(Stored data entries)
........
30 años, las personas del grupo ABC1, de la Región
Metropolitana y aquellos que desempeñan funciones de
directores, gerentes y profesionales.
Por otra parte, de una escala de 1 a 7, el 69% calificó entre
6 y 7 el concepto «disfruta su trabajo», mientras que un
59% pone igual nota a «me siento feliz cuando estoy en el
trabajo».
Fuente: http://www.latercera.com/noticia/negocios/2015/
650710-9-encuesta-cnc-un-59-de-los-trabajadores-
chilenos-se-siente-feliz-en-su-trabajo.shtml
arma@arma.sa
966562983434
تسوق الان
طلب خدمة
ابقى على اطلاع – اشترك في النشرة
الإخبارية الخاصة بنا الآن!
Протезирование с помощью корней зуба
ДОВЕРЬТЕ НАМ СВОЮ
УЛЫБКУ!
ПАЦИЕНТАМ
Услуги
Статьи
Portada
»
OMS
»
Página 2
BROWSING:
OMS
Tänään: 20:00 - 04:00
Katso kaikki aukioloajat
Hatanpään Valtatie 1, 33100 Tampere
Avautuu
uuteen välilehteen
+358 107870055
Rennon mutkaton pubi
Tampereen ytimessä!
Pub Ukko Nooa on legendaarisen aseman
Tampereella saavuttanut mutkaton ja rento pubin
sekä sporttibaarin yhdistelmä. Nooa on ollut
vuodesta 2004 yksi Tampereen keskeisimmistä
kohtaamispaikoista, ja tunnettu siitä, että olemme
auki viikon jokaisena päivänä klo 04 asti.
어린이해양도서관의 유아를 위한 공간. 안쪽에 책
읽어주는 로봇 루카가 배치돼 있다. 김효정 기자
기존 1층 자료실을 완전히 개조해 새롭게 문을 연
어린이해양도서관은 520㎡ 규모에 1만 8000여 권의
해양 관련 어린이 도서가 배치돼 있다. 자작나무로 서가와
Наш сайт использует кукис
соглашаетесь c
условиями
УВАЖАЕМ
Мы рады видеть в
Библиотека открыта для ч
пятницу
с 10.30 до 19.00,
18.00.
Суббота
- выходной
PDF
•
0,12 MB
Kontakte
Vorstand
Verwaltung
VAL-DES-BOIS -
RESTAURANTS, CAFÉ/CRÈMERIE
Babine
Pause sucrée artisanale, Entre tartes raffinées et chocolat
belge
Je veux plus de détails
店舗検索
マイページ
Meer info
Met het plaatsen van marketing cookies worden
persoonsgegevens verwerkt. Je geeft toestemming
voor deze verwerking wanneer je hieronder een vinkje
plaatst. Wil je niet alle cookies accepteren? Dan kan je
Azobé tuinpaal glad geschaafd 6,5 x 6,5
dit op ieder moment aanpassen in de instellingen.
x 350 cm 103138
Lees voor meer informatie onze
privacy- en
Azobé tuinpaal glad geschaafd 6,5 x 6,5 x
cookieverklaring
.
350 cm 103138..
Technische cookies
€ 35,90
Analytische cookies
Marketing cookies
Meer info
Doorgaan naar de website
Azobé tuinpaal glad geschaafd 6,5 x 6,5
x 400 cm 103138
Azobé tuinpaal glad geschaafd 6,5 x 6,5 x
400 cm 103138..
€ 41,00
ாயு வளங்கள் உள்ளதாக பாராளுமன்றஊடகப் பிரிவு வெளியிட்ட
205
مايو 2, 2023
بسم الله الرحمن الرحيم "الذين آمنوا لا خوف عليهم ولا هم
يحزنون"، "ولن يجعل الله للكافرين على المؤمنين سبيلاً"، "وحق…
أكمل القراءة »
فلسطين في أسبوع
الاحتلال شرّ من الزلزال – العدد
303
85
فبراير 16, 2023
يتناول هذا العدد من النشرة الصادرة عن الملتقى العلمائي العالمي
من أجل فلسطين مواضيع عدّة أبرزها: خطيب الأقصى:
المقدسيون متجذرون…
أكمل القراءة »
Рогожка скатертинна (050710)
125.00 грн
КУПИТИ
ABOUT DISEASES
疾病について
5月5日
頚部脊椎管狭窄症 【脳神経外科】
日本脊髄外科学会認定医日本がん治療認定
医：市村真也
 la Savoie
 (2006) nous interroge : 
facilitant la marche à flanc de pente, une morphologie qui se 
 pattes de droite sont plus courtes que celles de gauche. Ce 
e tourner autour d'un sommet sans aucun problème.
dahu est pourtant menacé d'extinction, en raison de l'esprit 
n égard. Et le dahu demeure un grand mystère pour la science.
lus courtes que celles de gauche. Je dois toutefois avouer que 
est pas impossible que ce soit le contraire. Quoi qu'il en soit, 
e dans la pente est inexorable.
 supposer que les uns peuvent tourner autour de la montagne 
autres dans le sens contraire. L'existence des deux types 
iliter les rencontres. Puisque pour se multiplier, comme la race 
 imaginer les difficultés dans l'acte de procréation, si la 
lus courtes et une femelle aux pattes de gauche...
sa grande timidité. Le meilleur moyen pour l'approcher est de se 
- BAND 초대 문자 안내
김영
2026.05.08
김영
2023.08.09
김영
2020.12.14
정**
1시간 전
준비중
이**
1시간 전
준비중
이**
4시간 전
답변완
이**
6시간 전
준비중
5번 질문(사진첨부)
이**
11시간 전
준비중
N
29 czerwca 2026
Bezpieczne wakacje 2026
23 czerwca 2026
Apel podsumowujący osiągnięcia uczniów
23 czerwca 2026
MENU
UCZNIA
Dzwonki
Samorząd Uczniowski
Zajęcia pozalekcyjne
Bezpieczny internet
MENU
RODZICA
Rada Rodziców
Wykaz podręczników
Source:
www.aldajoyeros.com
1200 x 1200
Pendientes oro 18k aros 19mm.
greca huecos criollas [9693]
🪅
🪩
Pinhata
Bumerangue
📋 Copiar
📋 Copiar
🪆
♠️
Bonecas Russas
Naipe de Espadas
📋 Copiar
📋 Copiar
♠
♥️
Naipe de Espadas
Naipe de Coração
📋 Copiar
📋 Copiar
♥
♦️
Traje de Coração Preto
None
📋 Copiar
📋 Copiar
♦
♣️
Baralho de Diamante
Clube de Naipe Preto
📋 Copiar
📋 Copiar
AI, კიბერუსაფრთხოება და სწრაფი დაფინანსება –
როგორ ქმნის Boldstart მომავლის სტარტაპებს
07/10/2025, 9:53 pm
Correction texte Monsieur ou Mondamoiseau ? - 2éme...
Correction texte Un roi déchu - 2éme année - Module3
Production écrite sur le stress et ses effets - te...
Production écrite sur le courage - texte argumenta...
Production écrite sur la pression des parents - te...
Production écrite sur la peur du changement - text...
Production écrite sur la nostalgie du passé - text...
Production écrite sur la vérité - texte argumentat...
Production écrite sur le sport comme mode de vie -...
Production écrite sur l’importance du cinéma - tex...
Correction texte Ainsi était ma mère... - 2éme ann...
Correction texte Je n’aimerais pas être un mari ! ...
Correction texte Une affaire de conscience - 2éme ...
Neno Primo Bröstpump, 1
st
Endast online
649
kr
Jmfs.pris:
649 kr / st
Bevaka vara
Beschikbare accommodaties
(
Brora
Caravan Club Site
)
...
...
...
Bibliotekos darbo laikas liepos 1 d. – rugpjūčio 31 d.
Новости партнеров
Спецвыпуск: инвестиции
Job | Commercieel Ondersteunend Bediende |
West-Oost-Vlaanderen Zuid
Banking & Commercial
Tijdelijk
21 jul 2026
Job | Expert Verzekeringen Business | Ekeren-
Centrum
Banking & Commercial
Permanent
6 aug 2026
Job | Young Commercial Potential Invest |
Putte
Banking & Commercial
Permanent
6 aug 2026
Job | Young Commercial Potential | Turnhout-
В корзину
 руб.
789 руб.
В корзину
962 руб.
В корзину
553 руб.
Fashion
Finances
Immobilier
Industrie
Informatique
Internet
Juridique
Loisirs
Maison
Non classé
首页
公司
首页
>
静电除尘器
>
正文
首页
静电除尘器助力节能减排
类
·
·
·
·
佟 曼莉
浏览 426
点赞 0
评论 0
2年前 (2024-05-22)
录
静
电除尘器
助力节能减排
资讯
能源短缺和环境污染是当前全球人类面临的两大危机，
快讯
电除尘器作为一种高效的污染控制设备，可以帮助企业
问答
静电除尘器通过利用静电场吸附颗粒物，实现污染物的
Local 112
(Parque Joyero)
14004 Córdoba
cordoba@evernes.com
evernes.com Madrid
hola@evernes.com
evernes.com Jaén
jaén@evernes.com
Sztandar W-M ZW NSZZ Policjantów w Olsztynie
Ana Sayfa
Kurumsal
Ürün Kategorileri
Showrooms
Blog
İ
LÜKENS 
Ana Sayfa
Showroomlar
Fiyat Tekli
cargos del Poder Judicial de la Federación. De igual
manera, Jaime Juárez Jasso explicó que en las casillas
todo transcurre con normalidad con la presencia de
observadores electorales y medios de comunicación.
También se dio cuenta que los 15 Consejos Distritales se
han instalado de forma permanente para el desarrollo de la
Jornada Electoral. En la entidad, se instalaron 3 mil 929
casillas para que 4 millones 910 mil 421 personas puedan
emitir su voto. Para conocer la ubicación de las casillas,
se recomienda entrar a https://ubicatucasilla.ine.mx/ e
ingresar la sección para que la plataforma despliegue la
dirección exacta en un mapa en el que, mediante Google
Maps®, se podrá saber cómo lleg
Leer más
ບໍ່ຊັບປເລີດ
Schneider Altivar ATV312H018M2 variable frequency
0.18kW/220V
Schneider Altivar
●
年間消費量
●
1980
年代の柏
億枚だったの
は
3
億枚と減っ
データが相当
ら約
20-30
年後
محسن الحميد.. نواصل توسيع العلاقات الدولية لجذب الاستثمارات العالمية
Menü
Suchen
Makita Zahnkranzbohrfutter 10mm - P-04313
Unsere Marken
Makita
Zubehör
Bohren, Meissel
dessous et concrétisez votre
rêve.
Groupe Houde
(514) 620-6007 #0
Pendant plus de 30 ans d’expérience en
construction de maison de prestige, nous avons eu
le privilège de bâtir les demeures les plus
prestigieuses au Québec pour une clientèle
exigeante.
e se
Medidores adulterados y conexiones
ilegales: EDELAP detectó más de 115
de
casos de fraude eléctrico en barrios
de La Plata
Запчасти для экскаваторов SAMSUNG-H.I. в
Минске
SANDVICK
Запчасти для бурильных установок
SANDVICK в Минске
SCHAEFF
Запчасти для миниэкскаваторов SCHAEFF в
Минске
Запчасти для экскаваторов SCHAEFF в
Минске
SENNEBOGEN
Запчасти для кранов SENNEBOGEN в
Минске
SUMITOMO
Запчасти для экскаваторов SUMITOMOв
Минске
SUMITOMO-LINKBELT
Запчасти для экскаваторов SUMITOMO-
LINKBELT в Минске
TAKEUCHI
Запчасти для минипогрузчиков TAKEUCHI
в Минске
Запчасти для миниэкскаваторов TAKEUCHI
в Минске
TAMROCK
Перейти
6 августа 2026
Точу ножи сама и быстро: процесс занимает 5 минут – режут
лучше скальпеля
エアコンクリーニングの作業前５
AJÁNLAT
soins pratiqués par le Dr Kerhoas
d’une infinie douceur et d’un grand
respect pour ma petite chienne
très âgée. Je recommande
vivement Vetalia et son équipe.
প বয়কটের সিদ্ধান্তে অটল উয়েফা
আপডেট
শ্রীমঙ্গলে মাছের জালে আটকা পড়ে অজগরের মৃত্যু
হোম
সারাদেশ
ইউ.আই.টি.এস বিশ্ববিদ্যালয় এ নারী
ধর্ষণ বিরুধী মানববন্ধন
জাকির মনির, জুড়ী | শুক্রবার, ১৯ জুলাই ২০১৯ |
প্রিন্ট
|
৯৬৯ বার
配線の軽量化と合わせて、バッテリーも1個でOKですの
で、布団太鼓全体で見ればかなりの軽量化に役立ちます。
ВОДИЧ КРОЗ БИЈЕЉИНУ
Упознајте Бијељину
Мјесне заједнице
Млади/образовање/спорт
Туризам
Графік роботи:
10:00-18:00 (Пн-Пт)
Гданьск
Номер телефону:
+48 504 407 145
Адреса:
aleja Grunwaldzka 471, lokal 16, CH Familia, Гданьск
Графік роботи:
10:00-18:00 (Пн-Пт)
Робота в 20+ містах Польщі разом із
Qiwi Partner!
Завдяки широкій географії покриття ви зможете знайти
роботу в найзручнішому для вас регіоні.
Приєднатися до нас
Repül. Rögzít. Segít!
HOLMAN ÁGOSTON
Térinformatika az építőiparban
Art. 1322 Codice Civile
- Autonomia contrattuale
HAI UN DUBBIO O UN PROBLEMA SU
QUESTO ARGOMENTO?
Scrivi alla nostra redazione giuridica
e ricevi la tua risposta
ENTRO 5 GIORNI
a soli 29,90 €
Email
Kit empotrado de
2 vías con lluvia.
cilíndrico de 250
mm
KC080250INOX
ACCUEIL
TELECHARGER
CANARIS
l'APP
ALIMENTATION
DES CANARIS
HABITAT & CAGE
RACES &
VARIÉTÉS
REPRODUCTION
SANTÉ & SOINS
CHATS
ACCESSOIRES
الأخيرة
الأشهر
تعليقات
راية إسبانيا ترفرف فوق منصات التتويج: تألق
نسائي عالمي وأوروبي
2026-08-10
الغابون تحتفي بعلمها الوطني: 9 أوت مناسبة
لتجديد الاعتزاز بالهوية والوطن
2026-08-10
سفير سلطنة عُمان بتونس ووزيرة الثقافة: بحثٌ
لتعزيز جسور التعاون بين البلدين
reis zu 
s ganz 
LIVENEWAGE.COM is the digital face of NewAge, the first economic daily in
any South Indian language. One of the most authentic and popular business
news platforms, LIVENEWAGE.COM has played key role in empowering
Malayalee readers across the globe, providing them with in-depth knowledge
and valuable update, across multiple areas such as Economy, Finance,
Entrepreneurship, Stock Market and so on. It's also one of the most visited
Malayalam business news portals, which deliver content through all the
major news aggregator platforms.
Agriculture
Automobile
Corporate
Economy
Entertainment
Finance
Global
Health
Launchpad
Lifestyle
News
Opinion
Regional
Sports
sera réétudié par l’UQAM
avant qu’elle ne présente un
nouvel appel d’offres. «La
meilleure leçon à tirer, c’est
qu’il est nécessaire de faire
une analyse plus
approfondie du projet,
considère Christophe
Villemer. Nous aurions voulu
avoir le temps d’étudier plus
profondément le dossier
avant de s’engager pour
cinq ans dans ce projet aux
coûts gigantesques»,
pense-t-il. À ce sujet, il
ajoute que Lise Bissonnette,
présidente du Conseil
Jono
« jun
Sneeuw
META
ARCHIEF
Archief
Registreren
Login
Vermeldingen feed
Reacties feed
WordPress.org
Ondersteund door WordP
........
### [Required action]
The records above should be printed exactly, please, from the first line through the line containing "Rennon mutkaton pubi", with both ends kept and nothing past it.

### [Response to this exercise]
30 años, las personas del grupo ABC1, de la Región
Metropolitana y aquellos que desempeñan funciones de
directores, gerentes y profesionales.
Por otra parte, de una escala de 1 a 7, el 69% calificó entre
6 y 7 el concepto «disfruta su trabajo», mientras que un
59% pone igual nota a «me siento feliz cuando estoy en el
trabajo».
Fuente: http://www.latercera.com/noticia/negocios/2015/
650710-9-encuesta-cnc-un-59-de-los-trabajadores-
chilenos-se-siente-feliz-en-su-trabajo.shtml
arma@arma.sa
966562983434
تسوق الان
طلب خدمة
ابقى على اطلاع – اشترك في النشرة
الإخبارية الخاصة بنا الآن!
Протезирование с помощью корней зуба
ДОВЕРЬТЕ НАМ СВОЮ
УЛЫБКУ!
ПАЦИЕНТАМ
Услуги
Статьи
Portada
»
OMS
»
Página 2
BROWSING:
OMS
Tänään: 20:00 - 04:00
Katso kaikki aukioloajat
Hatanpään Valtatie 1, 33100 Tampere
Avautuu
uuteen välilehteen
+358 107870055
Rennon mutkaton pubi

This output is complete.